The total body makeover that the Tampa Bay Buccaneers got over the offseason apparently is quite the success.
In a game that was held up for about 20 minutes after halftime due to lightning strikes, the Carolina Panthers should have had someone go bottle some for use in the second half. They entered intermission without having scored.
Cam Newton’s first half of the 2012 season was a dud. So was everyone else’s on the offense. Let’s put it this way: WR Keolaha Pilares was the Panthers’ leading rusher. He had one attempt for five yards.
The team tied for a franchise tying record low of 10 yards. TEN. With Newton, DeAngelo Williams, and Mike Tolbert.
I’ll leave the play-by-play for you to see on Sportscenter or to watch highlights online, but the game was every bit as ugly for Panthers’ fans as it sounds. The offense barely had over a hundred total yards in the first half.
The second half gave us a glimpse of the team Carolina fans expected to see all year. Newton and the Panthers exploded on their first possession after the weather delay and marched them 70 yards, hitting a wide-open Brandon LaFell for a 22-yard TD pass.
Under heavy pressure from a blitz, Cam read it perfectly and actually double-clutched his throw. He nearly tossed it out in the flat to his “hot” receiver as the Bucs brought a “house” blitz, but then saw LaFell moving across the field on a slant from his tight-in slot WR position on that particular play. I don’t know exactly why he was there, but the formation was fairly tight and these days WRs are sometimes called upon to give the DE a shove – called a “chip block” – to help lull the initial burst of the pass rush.
Newton saw that he’d have an easy TD and held on just as he started his throwing motion and zipped the ball to LaFell.
That was about all the fireworks for the Panthers the entire game.
I have to give credit to the Tampa Bay Buccaneers for the victory. I figured they’d come into the season, make some early mistakes, lose a few ball games, but start getting things together by midseason and finish strong like many young teams do.

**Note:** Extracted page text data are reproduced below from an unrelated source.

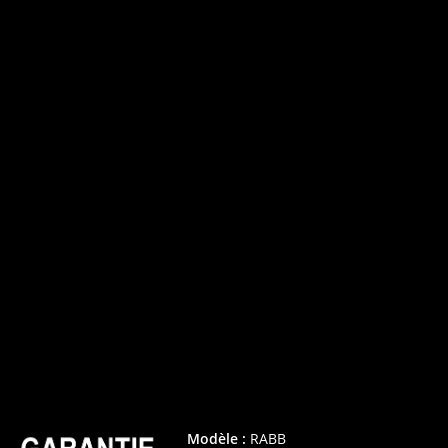
Modèle :
RABB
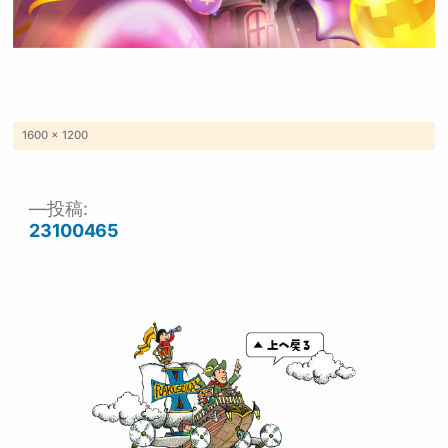
フ
1600 × 1200
ル
サ
イ
ズ
投稿:
投
23100465
稿
ナ
ビ
ゲ
ー
シ
ョ
ン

It’s what the Panthers did last season.
No, the Bucs played like a bunch of grizzled veterans. They moved the chains when they had to; they stopped the Panthers when the game was on the line. In short, they played a full 60 minutes and played hard. They smelled the blood in the water, went in for the kill, and notched their first victory of the short season.
Obviously, the Panthers didn’t play their best game. Newton’s stats were artificially good-looking other than the turnovers: 22/33 for 303 yards with a TD and 2 INTs. The first interception came on a tipped pass while the second one was just a bad throw. Newton was hot and cold all day and only had the one consistent drive when they scored a TD.
Without going on TOO much of a rant or playing the Blame Game, I’ll first say that part of this loss is on Cam’s inconsistent play but he didn’t play any worse than the rest of the offense. On one critical series in the second half, rookie LG Amini Silatolu was flagged for a false start. A couple of plays later, RG Geoff Hangartner did the same thing. One’s a rookie and the other is an 8-year veteran. The fact that the guards were jumpy is a testament to the strong play of the Buccaneers defensive tackles, Gerald McCoy and Roy Miller, and the inside pass rush in general.
The Panthers had an outside chance for a 52 or 53-yard FG attempt at the end of the first half, but were pushed back 5 yards by…wait for it….wait for it…a false start.
I think as much “blame” should go to Ron Rivera as anyone else. The Panthers actually out-gained the Bucs 6.1 to 4.2 yards per play. For one thing, it shows that the Bucs were much more consistent while the Panthers did little, but would bust a big play once in a while that didn’t score.
Rivera and his staff ran only 49 offensive plays…36 passes and 13 rushes. That sort of imbalance just doesn’t work, and if that’s your game plan then why even have so many highly-paid and talented running backs? With their depth in the backfield, losing any one guy for a game, like Jonathan Stewart, should NOT be an issue AT ALL.
Chalk this loss up to rookie-like coaching. The Panthers weren’t nearly as prepared for their opponent as Greg Schiano’s troops were. The Bucs didn’t even draw a flag until the second half, “scab” officials or not. That’s a sign of a disciplined team, and another testament to the job Schiano is apparently doing.
With the Saints, Giants, and Falcons coming on the schedule, the fear now is that an 0-4 start is very clearly on the table unless Rivera can pull his guys together…and fast.
Next week should tell us what we need to know. If the Panthers play like they did today, they’re looking at a blowout loss. If they answer the bell and get on the move, the Saints are still mortal.
Week two will set the tone for the rest of the season and Rivera, Newton, and everyone in the organization knows it.